After dodging the mortgage meltdown that started in 2007 and crippled many larger competitors, the county's smaller banks now are finding it harder to make money as the recession takes its toll.

The market for business loans,a key source of revenue and profits for local banks,has been hit by less demand and a scarcity of "ideal" borrowers.

Profiting from deposits also has gotten harder, with bank investments earning less than 1% amid historically low interest rates. A few years ago, banks were earning about 5% on their money.

"We continue to believe 2009 will be more of a challenge than 2008," said Ivo Tjan, chief executive of CommerceWest Bank NA in Irvine.

That has some banks looking to grow through consolidation.

CommerceWest, with $236 million in assets as of March 31, is buying San Marcos-based Discovery Bancorp, which has $170 million in assets.

The $10 million deal, expected to close in the third quarter, stands to move CommerceWest from the No. 10 spot among the largest locally based banks into the top five.

Like others, CommerceWest is wrestling with the downturn's impact on lending. The bank caters to businesses with yearly sales of $3 million to $100 million.

Tjan said he's telling his borrowers to be defensive and cut expenses before they get into trouble.

Tjan also said he wants his customers to conserve cash to be ready when the economy turns, rath-er than burn through it trying to generate business.

Most borrowers already are in defensive mode, according to bankers who say there are fewer businesses to lend to.

"Loan demand from quality borrowers has been weak," said David Blankenhorn, chief executive of American Security Bank in Newport Beach.

First-quarter results for American Security, which doesn't publicly report financials, were down from a year earlier as it made fewer loans, Blankenhorn said.

The bank, with $455 million in assets as of Dec. 31, saw a minor uptick in problems with existing loans, he said.

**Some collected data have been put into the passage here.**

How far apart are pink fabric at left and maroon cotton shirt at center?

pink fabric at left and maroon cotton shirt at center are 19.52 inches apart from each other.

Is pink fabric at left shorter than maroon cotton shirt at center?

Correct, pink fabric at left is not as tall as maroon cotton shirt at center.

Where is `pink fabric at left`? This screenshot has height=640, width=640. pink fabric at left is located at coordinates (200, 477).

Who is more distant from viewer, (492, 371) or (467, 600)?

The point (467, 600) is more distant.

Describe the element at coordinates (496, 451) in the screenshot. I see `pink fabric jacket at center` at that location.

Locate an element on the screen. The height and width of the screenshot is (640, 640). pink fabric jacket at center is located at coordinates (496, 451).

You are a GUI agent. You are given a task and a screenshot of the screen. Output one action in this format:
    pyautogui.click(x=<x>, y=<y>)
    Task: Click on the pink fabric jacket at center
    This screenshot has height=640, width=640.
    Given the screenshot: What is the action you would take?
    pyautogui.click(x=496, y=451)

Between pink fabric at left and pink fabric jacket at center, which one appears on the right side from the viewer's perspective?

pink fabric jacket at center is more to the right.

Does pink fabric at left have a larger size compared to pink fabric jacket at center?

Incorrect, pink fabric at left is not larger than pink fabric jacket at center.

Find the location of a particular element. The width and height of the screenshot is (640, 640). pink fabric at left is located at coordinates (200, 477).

The crippled commercial real estate market is a threat for some banks, including Pacific Premier Bancorp Inc. in Costa Mesa, the county's second largest homegrown bank with $737 million in assets as of March 31.

"The commercial real estate market throughout the nation and California in particular is beginning to be negatively affected by the economy," Chief Executive Steven Gardner said in a recent earnings statement.